Rien ne prouve que Mgr Picchi a informé par la suite le P. Bergoglio de l’affaire. « C’est lors du procès contre les juntes militaires (NDLR : en 1985) et avec plus de précisions après 1990, (que) j’ai commencé à prendre connaissance de l’existence de ce qu’aujourd’hui on connaît comme les Grands-Mères de la place de Mai », a encore affirmé le cardinal Bergoglio. Ce qui, selon divers témoins de l’époque, est fort probable. Ainsi, Françoise Erize, 84 ans, dont la fille Marie-Anne (1) a disparu en octobre 1976, ne se souvient pas d’avoir entendu parler des vols de bébés avant « les années 1990 ».

 Quelle est l’origine   de ces accusations ? 

Horacio Mendez Carreras, l’avocat argentin des familles des Français assassinés par la junte, « n’a aucun doute » : selon lui, toutes ces rumeurs accusant le cardinal Bergoglio ont été orchestrées par le gouvernement de Cristina Fernandez de Kirchner, « CFK », qui a succédé en décembre 2007 à son mari Nestor Kirchner (président depuis 2003, décédé en 2010). « Pour discréditer ses opposants, CFK les accuse de complicité ou de silence pendant la dictature », poursuit l’avocat.

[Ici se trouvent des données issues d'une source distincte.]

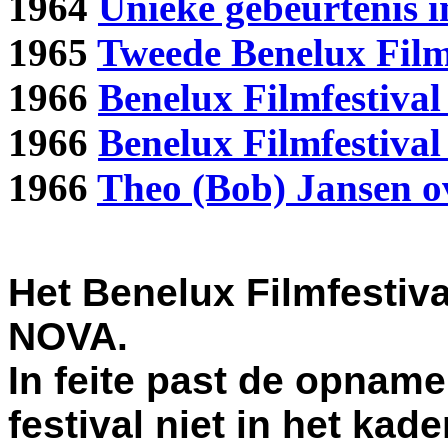
1964
Unieke gebeurtenis 
1965
Tweede Benelux Film
1966
Benelux Filmfestiva
1966
Benelux Filmfestival
1966
Theo (Bob) Jansen o
Het Benelux Filmfestival
NOVA.
In feite past de opname 
festival niet in het ka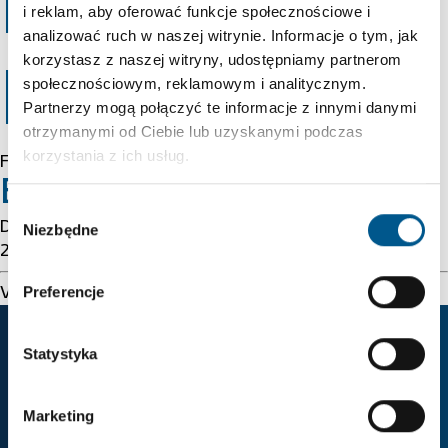
Error 403
i reklam, aby oferować funkcje społecznościowe i
analizować ruch w naszej witrynie. Informacje o tym, jak
korzystasz z naszej witryny, udostępniamy partnerom
Forbidden
społecznościowym, reklamowym i analitycznym.
Partnerzy mogą połączyć te informacje z innymi danymi
otrzymanymi od Ciebie lub uzyskanymi podczas
korzystania z ich usług.
Forbidden
Error 54113
Wybór
Details: cache-cmh1290048-CMH 1785982691
Niezbędne
zgody
2520253786
Preferencje
Varnish cache server
Statystyka
Firma
Zwrot w energetyce
Strona główna
Zasada
Marketing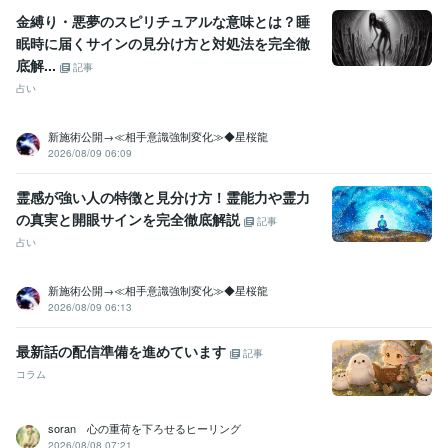
金縛り・悪夢のスピリチュアルな意味とは？睡
眠時に届くサインの見分け方と対処法を完全徹
底解...
記事
占い
新施術公開→≪相手意識強制変化≫◆星桜龍
2026/08/09 06:09
霊感が強い人の特徴と見分け方！霊能力や霊力
の真実と開眼サインを完全徹底解説
記事
占い
新施術公開→≪相手意識強制変化≫◆星桜龍
2026/08/09 06:13
最新話の配信準備を進めています
記事
コラム
soran 心の重荷を下ろせるヒーリング
2026/08/08 07:21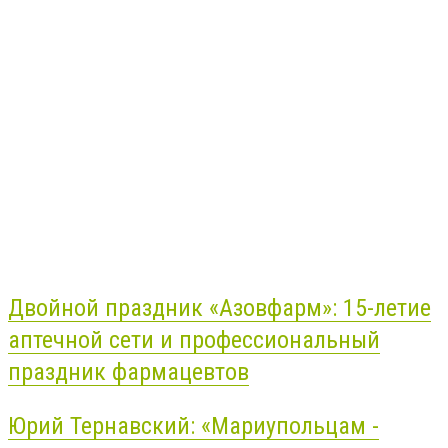
Двойной праздник «Азовфарм»: 15-летие
аптечной сети и профессиональный
праздник фармацевтов
Юрий Тернавский: «Мариупольцам -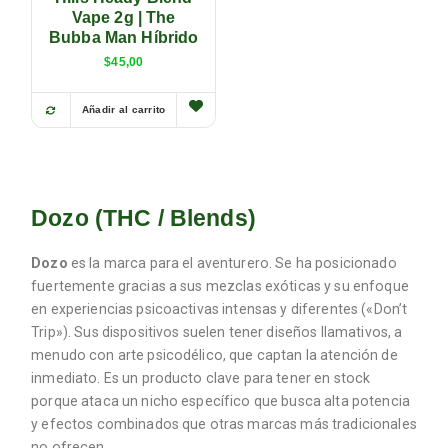
Vape 2g | The
Bubba Man Híbrido
$
45,00
Añadir al carrito
Dozo (THC / Blends)
Dozo
es la marca para el aventurero. Se ha posicionado
fuertemente gracias a sus mezclas exóticas y su enfoque
en experiencias psicoactivas intensas y diferentes («Don’t
Trip»). Sus dispositivos suelen tener diseños llamativos, a
menudo con arte psicodélico, que captan la atención de
inmediato. Es un producto clave para tener en stock
porque ataca un nicho específico que busca alta potencia
y efectos combinados que otras marcas más tradicionales
no ofrecen.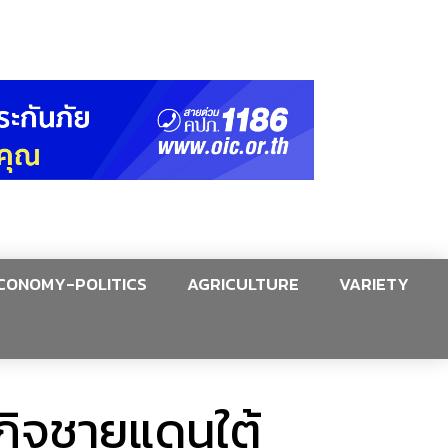
CONOMY-POLITICS
AGRICULTURE
VARIETY
กิจชายแดนใต้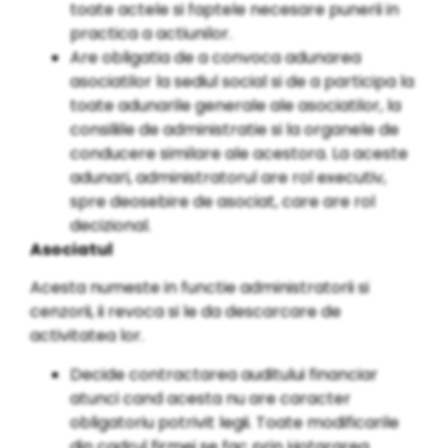
toate actele si faptele necesare punerii in
practica a actiunilor.
Are obligatia de a convoca adunarea
asociatilor la sediul social si de a participa la
toate adunarile generale ale asociatilor, la
consiliile de administratie si la organele de
conducere similare ale acestora. La aceste
adunari, administratorul are rol executiv,
spre deosebire de asociat, care are rol
decizional.
Asociatul
Acesta numeste in functie administratorii si
cenzorii, ii revoca si le da descarcare de
activitatea lor.
Decide contractarea auditului financiar
atunci cand acesta nu are caracter
obligatoriu potrivit legii. Toate modificarile
din cadrul firmei se fac prin Hotararea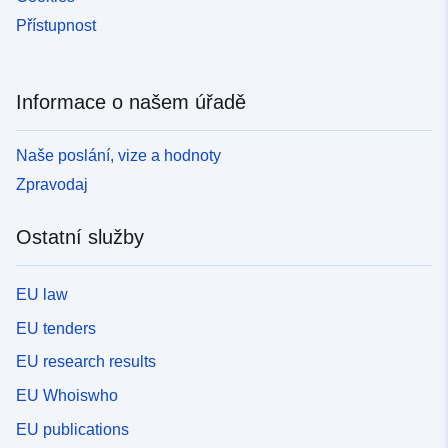
Přístupnost
Informace o našem úřadě
Naše poslání, vize a hodnoty
Zpravodaj
Ostatní služby
EU law
EU tenders
EU research results
EU Whoiswho
EU publications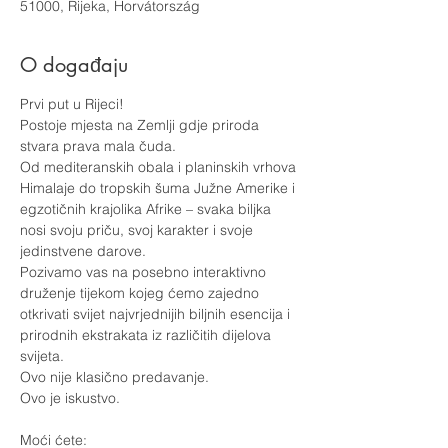
51000, Rijeka, Horvátország
O događaju
Prvi put u Rijeci!
Postoje mjesta na Zemlji gdje priroda 
stvara prava mala čuda.
Od mediteranskih obala i planinskih vrhova 
Himalaje do tropskih šuma Južne Amerike i 
egzotičnih krajolika Afrike – svaka biljka 
nosi svoju priču, svoj karakter i svoje 
jedinstvene darove.
Pozivamo vas na posebno interaktivno 
druženje tijekom kojeg ćemo zajedno 
otkrivati svijet najvrjednijih biljnih esencija i 
prirodnih ekstrakata iz različitih dijelova 
svijeta.
Ovo nije klasično predavanje.
Ovo je iskustvo.
Moći ćete: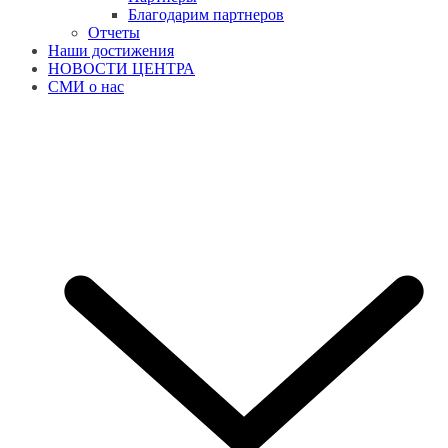
Благодарим партнеров
Отчеты
Наши достижения
НОВОСТИ ЦЕНТРА
СМИ о нас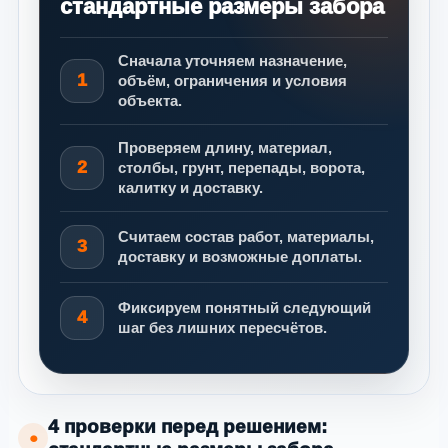
стандартные размеры забора
Сначала уточняем назначение,
1
объём, ограничения и условия
объекта.
Проверяем длину, материал,
2
столбы, грунт, перепады, ворота,
калитку и доставку.
Считаем состав работ, материалы,
3
доставку и возможные доплаты.
Фиксируем понятный следующий
4
шаг без лишних пересчётов.
4 проверки перед решением:
●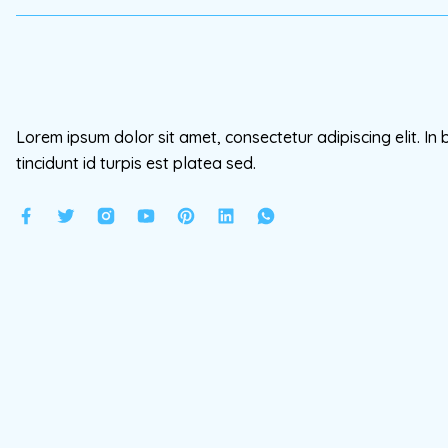
Lorem ipsum dolor sit amet, consectetur adipiscing elit. In 
tincidunt id turpis est platea sed.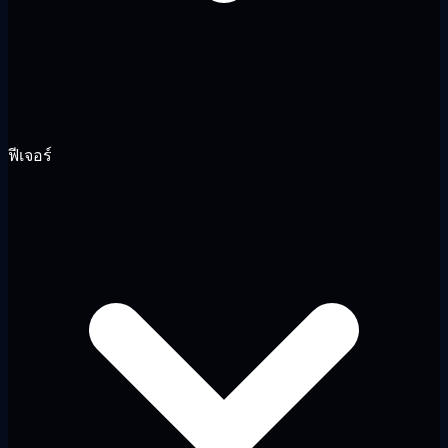
ฟีเจอร์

Ces accusations sont fournies, pour l’essentiel, par Horacio Verbitsky, spécialiste de l’Église en Argentine pendant la dictature (2) et directeur du quotidien pro-­Kirchner Pagina 12. Elles sont ensuite relayées par des associations des droits de l’homme, très importantes en Argentine et généralement critiques à l’égard de la hiérarchie ecclésiale. C’est le cas d’un des deux mouvements des Mères de la place de mai, présidé par Hebe Bonafini et financé par le gouvernement – l’autre mouvement étant surnommé la Linea Fundadora –, ainsi que du mouvement des Grands-Mères de la place de Mai, présidé par Estela de Carlotto. Curieusement, cette dernière, qui a régulièrement critiqué le cardinal Bergoglio, a publié une tribune élogieuse à son égard, au lendemain des deux rencontres de Cristina Kirchner avec le pape au Vatican.

Il faut dire que les relations entre le cardinal Bergoglio et les époux Kirchner, issus du péronisme, ont été très tendues . L’archevêque, qui multipliait les visites dans les bidonvilles, clamant que « la pauvreté est une violation des droits de l’homme », ne manquait pas de dénoncer certaines dérives du gouvernement. En 2004, lors du traditionnel Te Deum du 25 Mai (la fête nationale argentine), il avait épinglé « nos tentations de corruption et d’enrichissement ». Depuis, les Kirchner s’abstenaient d’aller à la cathédrale de Buenos Aires ce jour-là. Le cardinal s’est aussi opposé aux récentes lois sur le mariage homosexuel, le changement d’identité sexuelle et l’euthanasie. Une opposition qui lui a valu d’être taxé de« moyenâgeux » par CFK.

Ces derniers temps, les relations s’étaient apaisées entre le Palais présidentiel et l’archevêque. Et bon nombre d’Argentins pensent que le gouvernement Kirchner « va désormais chercher à récupérer le pape, en le faisant passer pour un péroniste, voire pour un kirchnériste », résume Brenda Struminger, journaliste politique du site Web du quotidien d’opposition La Nacion. D’autant que les élections législatives d’octobre prochain s’annoncent serrées pour le parti de la présidente.

Face à ces différentes accusations, deux des principaux défenseurs des droits de l’homme en Argentine ont démenti catégoriquement que le P. Bergoglio ait été complice de la dictature militaire. « Il y a eu des évêques complices, mais pas Bergoglio », a précisé la semaine dernière le prix Nobel de la paix Adolfo Pérez Esquivel à la chaîne britannique BBC. Quant à l’ancienne médiatrice du pays et amie de plus de quarante ans du pape, Alicia Oliveira, qui était juge en 1973 et fut persécutée en 1976, elle fut péremptoire dans les colonnes du quotidien Clarin : « Lorsque quelqu’un était contraint de fuir le pays, le P. Bergoglio était toujours à ses côtés. » 

(1) Un livre a été consacré à La Disparue de San Juan, par Philippe Broussard, Stock, 2011.

(2) Ses quatre volumes de La Mano izquierda de Dios ne sont pas traduits en français.

CLAIRE LESEGRETAIN (avec ÉRIC DOMERGUE), à Buenos Aires.